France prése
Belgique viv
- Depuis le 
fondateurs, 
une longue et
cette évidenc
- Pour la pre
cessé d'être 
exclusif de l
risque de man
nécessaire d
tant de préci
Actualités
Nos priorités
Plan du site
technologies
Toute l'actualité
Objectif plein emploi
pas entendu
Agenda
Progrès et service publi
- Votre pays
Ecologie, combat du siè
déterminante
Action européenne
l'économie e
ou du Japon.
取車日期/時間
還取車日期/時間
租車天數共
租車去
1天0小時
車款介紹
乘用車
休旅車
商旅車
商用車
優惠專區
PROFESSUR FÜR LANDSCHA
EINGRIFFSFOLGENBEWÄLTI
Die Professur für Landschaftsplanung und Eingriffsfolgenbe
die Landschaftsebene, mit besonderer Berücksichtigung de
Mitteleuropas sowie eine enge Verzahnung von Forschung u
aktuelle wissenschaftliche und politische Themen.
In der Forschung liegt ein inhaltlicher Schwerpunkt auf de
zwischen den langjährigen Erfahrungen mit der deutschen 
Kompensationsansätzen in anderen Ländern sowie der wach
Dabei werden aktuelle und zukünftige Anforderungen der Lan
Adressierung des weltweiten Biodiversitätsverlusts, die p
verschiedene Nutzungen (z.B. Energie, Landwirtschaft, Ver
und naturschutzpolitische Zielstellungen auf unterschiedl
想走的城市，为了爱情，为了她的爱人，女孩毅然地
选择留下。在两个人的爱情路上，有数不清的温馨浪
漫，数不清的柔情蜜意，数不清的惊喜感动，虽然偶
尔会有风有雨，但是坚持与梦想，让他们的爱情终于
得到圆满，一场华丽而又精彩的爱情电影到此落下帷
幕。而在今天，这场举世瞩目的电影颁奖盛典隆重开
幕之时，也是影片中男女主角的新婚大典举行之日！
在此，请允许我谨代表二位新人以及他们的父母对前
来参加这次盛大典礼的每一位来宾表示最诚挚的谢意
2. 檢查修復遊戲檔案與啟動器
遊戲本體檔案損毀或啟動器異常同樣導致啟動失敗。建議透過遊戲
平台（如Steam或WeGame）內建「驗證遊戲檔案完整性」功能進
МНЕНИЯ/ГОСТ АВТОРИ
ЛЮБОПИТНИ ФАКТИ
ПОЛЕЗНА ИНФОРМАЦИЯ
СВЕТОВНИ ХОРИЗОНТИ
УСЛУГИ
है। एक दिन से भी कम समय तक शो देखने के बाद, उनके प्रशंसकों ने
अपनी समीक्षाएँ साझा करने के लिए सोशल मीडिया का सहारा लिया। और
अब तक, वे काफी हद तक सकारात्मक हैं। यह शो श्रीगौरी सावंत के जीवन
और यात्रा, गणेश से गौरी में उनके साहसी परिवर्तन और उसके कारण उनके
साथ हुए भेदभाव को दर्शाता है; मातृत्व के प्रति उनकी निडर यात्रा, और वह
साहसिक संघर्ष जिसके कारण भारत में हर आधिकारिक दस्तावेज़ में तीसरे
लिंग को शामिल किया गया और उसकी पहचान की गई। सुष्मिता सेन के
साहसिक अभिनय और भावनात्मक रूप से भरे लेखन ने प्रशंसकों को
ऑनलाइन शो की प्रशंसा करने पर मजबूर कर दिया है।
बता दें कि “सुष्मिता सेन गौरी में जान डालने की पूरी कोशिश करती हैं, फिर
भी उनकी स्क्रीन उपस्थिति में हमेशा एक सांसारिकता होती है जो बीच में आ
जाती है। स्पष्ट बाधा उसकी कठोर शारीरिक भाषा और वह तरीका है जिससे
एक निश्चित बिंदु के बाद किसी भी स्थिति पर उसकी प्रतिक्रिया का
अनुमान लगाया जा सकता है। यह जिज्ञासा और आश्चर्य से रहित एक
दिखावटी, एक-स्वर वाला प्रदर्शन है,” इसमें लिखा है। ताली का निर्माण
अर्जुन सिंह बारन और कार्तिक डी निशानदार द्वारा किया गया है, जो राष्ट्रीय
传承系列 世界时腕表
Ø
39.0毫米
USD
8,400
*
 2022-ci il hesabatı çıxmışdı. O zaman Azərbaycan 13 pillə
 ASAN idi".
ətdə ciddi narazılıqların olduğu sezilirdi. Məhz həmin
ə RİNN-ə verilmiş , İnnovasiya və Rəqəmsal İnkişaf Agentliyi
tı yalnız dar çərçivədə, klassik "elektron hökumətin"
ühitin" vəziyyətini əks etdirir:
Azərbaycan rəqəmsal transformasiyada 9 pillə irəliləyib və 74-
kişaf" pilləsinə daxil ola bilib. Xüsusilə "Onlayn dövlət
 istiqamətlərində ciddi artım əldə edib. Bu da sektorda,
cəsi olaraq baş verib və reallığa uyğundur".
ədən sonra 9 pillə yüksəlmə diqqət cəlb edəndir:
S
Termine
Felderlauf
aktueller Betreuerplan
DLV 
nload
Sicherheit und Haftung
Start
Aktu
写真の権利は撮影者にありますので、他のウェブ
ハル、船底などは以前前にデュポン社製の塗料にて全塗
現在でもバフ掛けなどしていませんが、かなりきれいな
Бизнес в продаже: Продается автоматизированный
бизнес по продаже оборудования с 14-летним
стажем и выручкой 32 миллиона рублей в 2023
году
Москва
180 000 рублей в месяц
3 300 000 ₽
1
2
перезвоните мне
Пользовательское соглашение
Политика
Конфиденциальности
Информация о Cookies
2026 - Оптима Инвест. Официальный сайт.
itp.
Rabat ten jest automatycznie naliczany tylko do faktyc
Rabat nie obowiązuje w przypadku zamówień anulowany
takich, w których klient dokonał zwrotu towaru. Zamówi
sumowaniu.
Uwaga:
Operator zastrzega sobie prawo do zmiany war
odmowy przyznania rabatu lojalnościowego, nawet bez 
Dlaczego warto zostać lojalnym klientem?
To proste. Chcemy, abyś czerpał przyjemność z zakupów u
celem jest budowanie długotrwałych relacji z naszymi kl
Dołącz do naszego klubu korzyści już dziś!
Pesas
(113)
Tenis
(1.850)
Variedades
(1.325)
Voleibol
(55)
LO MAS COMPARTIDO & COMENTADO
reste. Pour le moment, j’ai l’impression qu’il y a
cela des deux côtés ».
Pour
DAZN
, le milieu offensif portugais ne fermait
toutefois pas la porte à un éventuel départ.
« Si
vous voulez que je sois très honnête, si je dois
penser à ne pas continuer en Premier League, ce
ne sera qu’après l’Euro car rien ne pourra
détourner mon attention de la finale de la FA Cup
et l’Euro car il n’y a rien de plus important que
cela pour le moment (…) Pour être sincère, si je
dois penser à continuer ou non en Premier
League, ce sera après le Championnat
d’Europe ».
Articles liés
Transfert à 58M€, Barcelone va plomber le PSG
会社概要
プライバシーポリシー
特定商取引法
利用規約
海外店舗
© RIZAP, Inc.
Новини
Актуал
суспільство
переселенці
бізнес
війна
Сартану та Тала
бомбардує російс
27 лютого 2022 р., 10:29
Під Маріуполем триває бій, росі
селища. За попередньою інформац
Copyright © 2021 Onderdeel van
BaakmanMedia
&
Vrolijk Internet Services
===
__ASSIGNMENT__
Repeat every record, keeping each line exactly as it is.

__RESULT OF THE EXERCISE__
France prése
Belgique viv
- Depuis le 
fondateurs, 
une longue et
cette évidenc
- Pour la pre
cessé d'être 
exclusif de l
risque de man
nécessaire d
tant de préci
Actualités
Nos priorités
Plan du site
technologies
Toute l'actualité
Objectif plein emploi
pas entendu
Agenda
Progrès et service publi
- Votre pays
Ecologie, combat du siè
déterminante
Action européenne
l'économie e
ou du Japon.
取車日期/時間
還取車日期/時間
租車天數共
租車去
1天0小時
車款介紹
乘用車
休旅車
商旅車
商用車
優惠專區
PROFESSUR FÜR LANDSCHA
EINGRIFFSFOLGENBEWÄLTI
Die Professur für Landschaftsplanung und Eingriffsfolgenbe
die Landschaftsebene, mit besonderer Berücksichtigung de
Mitteleuropas sowie eine enge Verzahnung von Forschung u
aktuelle wissenschaftliche und politische Themen.
In der Forschung liegt ein inhaltlicher Schwerpunkt auf de
zwischen den langjährigen Erfahrungen mit der deutschen 
Kompensationsansätzen in anderen Ländern sowie der wach
Dabei werden aktuelle und zukünftige Anforderungen der Lan
Adressierung des weltweiten Biodiversitätsverlusts, die p
verschiedene Nutzungen (z.B. Energie, Landwirtschaft, Ver
und naturschutzpolitische Zielstellungen auf unterschiedl
想走的城市，为了爱情，为了她的爱人，女孩毅然地
选择留下。在两个人的爱情路上，有数不清的温馨浪
漫，数不清的柔情蜜意，数不清的惊喜感动，虽然偶
尔会有风有雨，但是坚持与梦想，让他们的爱情终于
得到圆满，一场华丽而又精彩的爱情电影到此落下帷
幕。而在今天，这场举世瞩目的电影颁奖盛典隆重开
幕之时，也是影片中男女主角的新婚大典举行之日！
在此，请允许我谨代表二位新人以及他们的父母对前
来参加这次盛大典礼的每一位来宾表示最诚挚的谢意
2. 檢查修復遊戲檔案與啟動器
遊戲本體檔案損毀或啟動器異常同樣導致啟動失敗。建議透過遊戲
平台（如Steam或WeGame）內建「驗證遊戲檔案完整性」功能進
МНЕНИЯ/ГОСТ АВТОРИ
ЛЮБОПИТНИ ФАКТИ
ПОЛЕЗНА ИНФОРМАЦИЯ
СВЕТОВНИ ХОРИЗОНТИ
УСЛУГИ
है। एक दिन से भी कम समय तक शो देखने के बाद, उनके प्रशंसकों ने
अपनी समीक्षाएँ साझा करने के लिए सोशल मीडिया का सहारा लिया। और
अब तक, वे काफी हद तक सकारात्मक हैं। यह शो श्रीगौरी सावंत के जीवन
और यात्रा, गणेश से गौरी में उनके साहसी परिवर्तन और उसके कारण उनके
साथ हुए भेदभाव को दर्शाता है; मातृत्व के प्रति उनकी निडर यात्रा, और वह
साहसिक संघर्ष जिसके कारण भारत में हर आधिकारिक दस्तावेज़ में तीसरे
लिंग को शामिल किया गया और उसकी पहचान की गई। सुष्मिता सेन के
साहसिक अभिनय और भावनात्मक रूप से भरे लेखन ने प्रशंसकों को
ऑनलाइन शो की प्रशंसा करने पर मजबूर कर दिया है।
बता दें कि “सुष्मिता सेन गौरी में जान डालने की पूरी कोशिश करती हैं, फिर
भी उनकी स्क्रीन उपस्थिति में हमेशा एक सांसारिकता होती है जो बीच में आ
जाती है। स्पष्ट बाधा उसकी कठोर शारीरिक भाषा और वह तरीका है जिससे
एक निश्चित बिंदु के बाद किसी भी स्थिति पर उसकी प्रतिक्रिया का
अनुमान लगाया जा सकता है। यह जिज्ञासा और आश्चर्य से रहित एक
दिखावटी, एक-स्वर वाला प्रदर्शन है,” इसमें लिखा है। ताली का निर्माण
अर्जुन सिंह बारन और कार्तिक डी निशानदार द्वारा किया गया है, जो राष्ट्रीय
传承系列 世界时腕表
Ø
39.0毫米
USD
8,400
*
 2022-ci il hesabatı çıxmışdı. O zaman Azərbaycan 13 pillə
 ASAN idi".
ətdə ciddi narazılıqların olduğu sezilirdi. Məhz həmin
ə RİNN-ə verilmiş , İnnovasiya və Rəqəmsal İnkişaf Agentliyi
tı yalnız dar çərçivədə, klassik "elektron hökumətin"
ühitin" vəziyyətini əks etdirir:
Azərbaycan rəqəmsal transformasiyada 9 pillə irəliləyib və 74-
kişaf" pilləsinə daxil ola bilib. Xüsusilə "Onlayn dövlət
 istiqamətlərində ciddi artım əldə edib. Bu da sektorda,
cəsi olaraq baş verib və reallığa uyğundur".
ədən sonra 9 pillə yüksəlmə diqqət cəlb edəndir:
S
Termine
Felderlauf
aktueller Betreuerplan
DLV 
nload
Sicherheit und Haftung
Start
Aktu
写真の権利は撮影者にありますので、他のウェブ
ハル、船底などは以前前にデュポン社製の塗料にて全塗
現在でもバフ掛けなどしていませんが、かなりきれいな
Бизнес в продаже: Продается автоматизированный
бизнес по продаже оборудования с 14-летним
стажем и выручкой 32 миллиона рублей в 2023
году
Москва
180 000 рублей в месяц
3 300 000 ₽
1
2
перезвоните мне
Пользовательское соглашение
Политика
Конфиденциальности
Информация о Cookies
2026 - Оптима Инвест. Официальный сайт.
itp.
Rabat ten jest automatycznie naliczany tylko do faktyc
Rabat nie obowiązuje w przypadku zamówień anulowany
takich, w których klient dokonał zwrotu towaru. Zamówi
sumowaniu.
Uwaga:
Operator zastrzega sobie prawo do zmiany war
odmowy przyznania rabatu lojalnościowego, nawet bez 
Dlaczego warto zostać lojalnym klientem?
To proste. Chcemy, abyś czerpał przyjemność z zakupów u
celem jest budowanie długotrwałych relacji z naszymi kl
Dołącz do naszego klubu korzyści już dziś!
Pesas
(113)
Tenis
(1.850)
Variedades
(1.325)
Voleibol
(55)
LO MAS COMPARTIDO & COMENTADO
reste. Pour le moment, j’ai l’impression qu’il y a
cela des deux côtés ».
Pour
DAZN
, le milieu offensif portugais ne fermait
toutefois pas la porte à un éventuel départ.
« Si
vous voulez que je sois très honnête, si je dois
penser à ne pas continuer en Premier League, ce
ne sera qu’après l’Euro car rien ne pourra
détourner mon attention de la finale de la FA Cup
et l’Euro car il n’y a rien de plus important que
cela pour le moment (…) Pour être sincère, si je
dois penser à continuer ou non en Premier
League, ce sera après le Championnat
d’Europe ».
Articles liés
Transfert à 58M€, Barcelone va plomber le PSG
会社概要
プライバシーポリシー
特定商取引法
利用規約
海外店舗
© RIZAP, Inc.
Новини
Актуал
суспільство
переселенці
бізнес
війна
Сартану та Тала
бомбардує російс
27 лютого 2022 р., 10:29
Під Маріуполем триває бій, росі
селища. За попередньою інформац
Copyright © 2021 Onderdeel van
BaakmanMedia
&
Vrolijk Internet Services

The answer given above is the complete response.